The problem:
Within the records below, find each line with the word "Version" and copy it out.

─── Information provided ───

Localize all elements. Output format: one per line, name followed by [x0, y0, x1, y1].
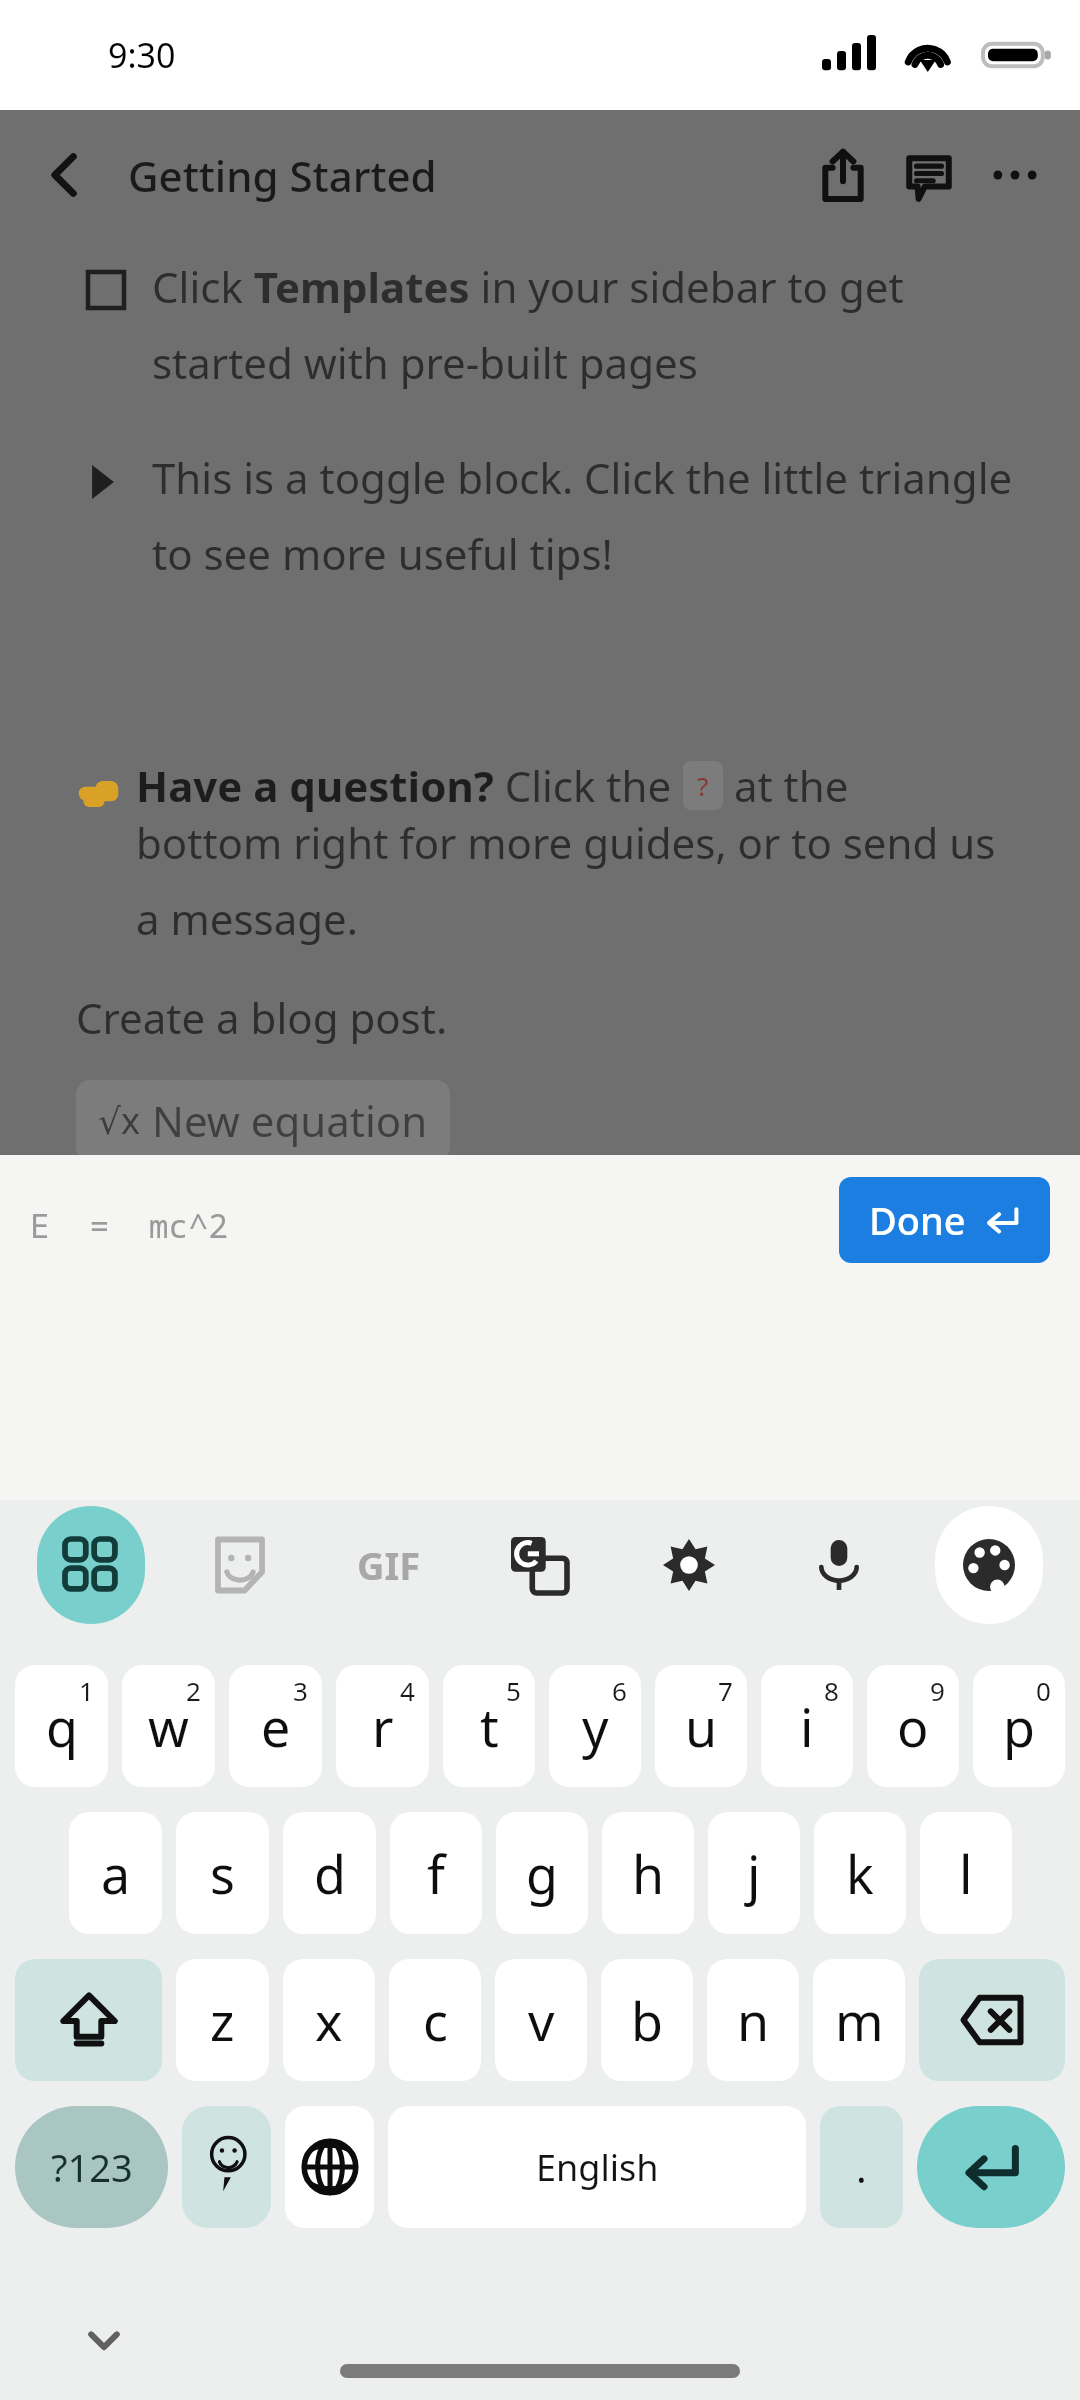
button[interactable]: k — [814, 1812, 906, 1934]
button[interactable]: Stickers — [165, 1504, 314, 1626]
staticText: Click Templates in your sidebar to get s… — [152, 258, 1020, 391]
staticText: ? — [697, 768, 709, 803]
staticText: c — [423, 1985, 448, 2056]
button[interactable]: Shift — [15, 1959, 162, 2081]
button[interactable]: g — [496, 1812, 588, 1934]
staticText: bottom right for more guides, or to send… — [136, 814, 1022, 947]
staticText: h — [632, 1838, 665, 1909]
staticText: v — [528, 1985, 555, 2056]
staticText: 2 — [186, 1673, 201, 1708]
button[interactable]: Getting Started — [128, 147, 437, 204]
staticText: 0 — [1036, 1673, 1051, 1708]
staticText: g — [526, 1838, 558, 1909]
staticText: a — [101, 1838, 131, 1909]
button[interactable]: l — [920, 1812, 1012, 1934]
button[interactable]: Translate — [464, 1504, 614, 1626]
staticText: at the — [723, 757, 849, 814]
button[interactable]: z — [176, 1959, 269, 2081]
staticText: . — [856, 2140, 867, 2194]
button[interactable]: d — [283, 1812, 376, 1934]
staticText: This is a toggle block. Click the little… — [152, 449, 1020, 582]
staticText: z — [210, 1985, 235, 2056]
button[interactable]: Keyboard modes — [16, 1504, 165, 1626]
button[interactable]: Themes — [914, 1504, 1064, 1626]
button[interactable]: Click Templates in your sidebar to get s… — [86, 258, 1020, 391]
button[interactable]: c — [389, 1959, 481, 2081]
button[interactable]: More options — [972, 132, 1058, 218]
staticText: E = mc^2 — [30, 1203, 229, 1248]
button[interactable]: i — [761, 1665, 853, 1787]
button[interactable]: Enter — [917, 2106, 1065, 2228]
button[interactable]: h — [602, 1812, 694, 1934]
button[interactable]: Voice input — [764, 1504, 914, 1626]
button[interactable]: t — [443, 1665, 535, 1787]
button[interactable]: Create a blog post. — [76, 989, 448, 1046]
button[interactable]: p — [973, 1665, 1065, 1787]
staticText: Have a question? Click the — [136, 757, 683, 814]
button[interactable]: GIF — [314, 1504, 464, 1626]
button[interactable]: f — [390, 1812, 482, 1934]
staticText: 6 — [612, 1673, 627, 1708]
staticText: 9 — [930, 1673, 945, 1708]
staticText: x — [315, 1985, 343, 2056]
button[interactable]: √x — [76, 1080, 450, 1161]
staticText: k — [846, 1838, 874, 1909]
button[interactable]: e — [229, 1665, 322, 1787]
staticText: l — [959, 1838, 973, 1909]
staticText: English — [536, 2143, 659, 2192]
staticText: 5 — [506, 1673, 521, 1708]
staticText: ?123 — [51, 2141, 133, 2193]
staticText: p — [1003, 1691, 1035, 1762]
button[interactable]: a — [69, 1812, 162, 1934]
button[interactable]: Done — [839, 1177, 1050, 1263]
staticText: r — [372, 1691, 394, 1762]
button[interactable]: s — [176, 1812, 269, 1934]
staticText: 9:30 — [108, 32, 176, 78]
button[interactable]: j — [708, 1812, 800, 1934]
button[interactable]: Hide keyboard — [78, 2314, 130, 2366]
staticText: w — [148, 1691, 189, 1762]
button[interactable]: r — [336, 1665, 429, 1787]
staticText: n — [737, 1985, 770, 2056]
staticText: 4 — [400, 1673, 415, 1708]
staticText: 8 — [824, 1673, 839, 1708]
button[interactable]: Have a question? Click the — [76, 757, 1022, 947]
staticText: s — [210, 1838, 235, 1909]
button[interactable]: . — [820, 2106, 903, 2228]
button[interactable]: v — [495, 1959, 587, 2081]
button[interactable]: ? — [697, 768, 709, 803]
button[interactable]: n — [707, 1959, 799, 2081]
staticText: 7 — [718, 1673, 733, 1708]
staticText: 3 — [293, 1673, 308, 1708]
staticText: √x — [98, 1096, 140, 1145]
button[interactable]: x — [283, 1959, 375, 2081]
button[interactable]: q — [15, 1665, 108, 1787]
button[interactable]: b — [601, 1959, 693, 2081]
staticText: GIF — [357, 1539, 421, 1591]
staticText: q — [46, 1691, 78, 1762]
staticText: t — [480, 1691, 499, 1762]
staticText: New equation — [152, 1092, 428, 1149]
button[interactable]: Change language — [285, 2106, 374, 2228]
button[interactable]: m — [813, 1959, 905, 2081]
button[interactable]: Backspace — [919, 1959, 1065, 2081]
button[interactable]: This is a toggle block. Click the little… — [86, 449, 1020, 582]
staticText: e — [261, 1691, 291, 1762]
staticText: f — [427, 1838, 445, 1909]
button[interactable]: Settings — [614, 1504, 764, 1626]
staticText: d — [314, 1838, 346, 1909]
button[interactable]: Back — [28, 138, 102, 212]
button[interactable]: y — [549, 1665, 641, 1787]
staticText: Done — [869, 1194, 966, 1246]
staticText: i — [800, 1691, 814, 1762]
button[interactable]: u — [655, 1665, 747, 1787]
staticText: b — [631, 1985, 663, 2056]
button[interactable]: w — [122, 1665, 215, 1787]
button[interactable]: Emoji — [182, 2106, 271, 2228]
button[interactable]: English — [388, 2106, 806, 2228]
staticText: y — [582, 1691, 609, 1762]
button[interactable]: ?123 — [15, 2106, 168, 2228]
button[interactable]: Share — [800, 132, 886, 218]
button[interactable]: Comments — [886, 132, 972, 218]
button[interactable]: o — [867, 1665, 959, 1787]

───
─── Information provided ───

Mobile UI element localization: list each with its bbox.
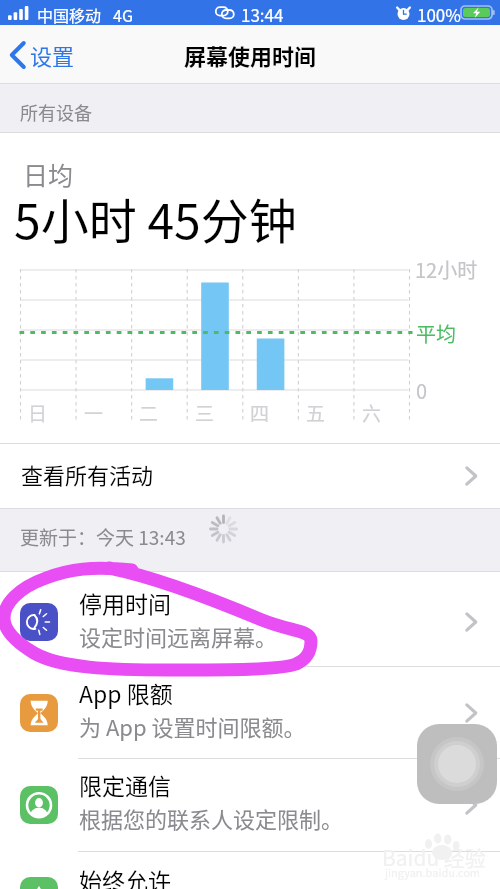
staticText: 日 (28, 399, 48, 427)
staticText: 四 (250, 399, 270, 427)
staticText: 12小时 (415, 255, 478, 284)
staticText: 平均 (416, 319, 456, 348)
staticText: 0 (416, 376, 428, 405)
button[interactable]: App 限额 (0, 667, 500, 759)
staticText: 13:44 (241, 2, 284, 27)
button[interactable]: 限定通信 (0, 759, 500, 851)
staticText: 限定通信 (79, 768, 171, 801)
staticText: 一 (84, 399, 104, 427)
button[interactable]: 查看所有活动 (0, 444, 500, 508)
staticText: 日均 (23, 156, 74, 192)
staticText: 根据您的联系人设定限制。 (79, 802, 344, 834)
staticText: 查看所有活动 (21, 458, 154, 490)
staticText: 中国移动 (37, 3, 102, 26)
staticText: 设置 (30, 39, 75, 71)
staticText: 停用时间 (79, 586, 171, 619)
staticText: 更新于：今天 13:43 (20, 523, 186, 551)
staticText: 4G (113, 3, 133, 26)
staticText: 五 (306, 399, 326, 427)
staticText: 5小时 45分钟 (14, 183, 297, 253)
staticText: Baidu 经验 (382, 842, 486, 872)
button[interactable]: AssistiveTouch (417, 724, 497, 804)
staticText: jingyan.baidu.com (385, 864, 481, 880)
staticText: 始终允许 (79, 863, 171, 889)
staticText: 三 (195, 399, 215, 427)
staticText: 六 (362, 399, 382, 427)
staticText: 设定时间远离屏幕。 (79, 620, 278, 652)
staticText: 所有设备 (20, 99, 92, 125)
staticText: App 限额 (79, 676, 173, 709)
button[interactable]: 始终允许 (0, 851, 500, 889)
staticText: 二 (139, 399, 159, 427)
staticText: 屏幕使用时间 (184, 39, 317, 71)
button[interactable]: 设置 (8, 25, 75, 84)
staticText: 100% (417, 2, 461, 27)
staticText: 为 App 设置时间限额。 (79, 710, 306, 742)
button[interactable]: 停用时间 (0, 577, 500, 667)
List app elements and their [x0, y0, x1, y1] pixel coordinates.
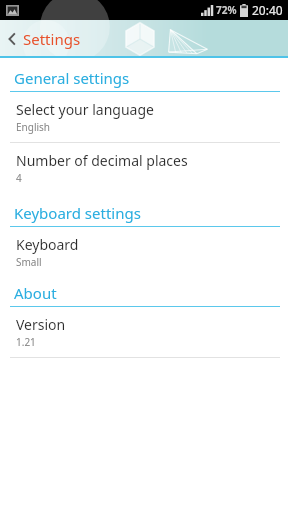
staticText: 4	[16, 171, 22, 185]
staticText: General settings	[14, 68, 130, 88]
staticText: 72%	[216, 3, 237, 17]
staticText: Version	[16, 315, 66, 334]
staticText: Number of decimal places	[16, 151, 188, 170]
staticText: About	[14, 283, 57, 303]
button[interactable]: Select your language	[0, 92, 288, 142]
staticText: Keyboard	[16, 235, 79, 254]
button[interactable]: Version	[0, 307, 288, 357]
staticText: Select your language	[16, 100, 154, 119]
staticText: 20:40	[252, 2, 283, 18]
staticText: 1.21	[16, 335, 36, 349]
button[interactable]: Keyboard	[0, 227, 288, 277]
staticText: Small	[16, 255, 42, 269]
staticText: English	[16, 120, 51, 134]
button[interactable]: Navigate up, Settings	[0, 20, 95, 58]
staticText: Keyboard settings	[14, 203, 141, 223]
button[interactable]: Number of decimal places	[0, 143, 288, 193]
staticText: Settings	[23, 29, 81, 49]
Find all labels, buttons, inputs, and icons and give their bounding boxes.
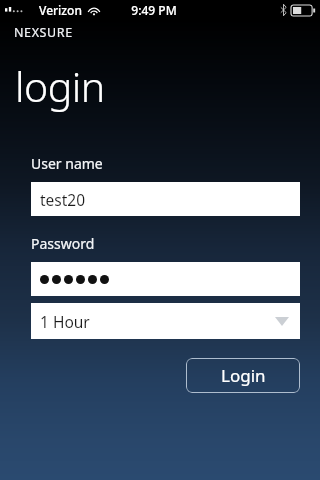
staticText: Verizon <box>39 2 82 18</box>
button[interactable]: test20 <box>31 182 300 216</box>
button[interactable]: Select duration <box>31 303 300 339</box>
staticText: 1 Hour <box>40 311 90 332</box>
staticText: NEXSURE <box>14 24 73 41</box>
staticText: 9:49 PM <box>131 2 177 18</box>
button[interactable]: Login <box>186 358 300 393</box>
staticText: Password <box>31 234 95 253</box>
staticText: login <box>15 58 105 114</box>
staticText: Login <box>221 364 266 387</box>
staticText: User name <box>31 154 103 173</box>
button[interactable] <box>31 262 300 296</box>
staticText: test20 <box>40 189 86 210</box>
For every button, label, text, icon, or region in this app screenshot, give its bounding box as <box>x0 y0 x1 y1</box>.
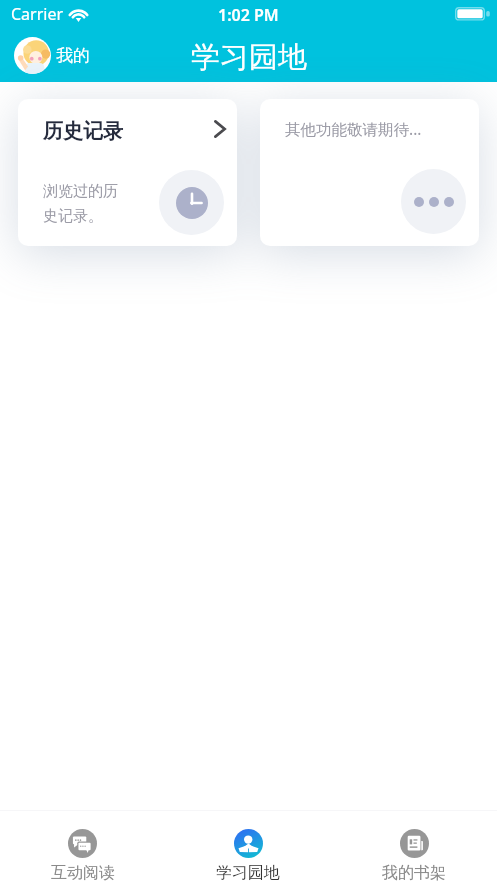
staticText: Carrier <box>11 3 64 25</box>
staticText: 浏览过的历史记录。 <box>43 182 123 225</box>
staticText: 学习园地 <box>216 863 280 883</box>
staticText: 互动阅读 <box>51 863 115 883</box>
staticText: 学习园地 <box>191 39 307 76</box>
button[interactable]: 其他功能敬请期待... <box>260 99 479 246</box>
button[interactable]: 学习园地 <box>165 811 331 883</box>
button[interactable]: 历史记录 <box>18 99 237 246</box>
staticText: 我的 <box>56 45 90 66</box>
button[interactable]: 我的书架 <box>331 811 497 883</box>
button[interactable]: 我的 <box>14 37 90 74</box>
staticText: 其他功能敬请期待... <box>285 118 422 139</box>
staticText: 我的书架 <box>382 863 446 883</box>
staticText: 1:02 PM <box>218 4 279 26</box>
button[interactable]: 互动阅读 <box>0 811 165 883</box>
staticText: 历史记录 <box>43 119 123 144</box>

───

Result of this exercise:
staticText: Version	[16, 315, 66, 334]
button[interactable]: Version	[0, 307, 288, 357]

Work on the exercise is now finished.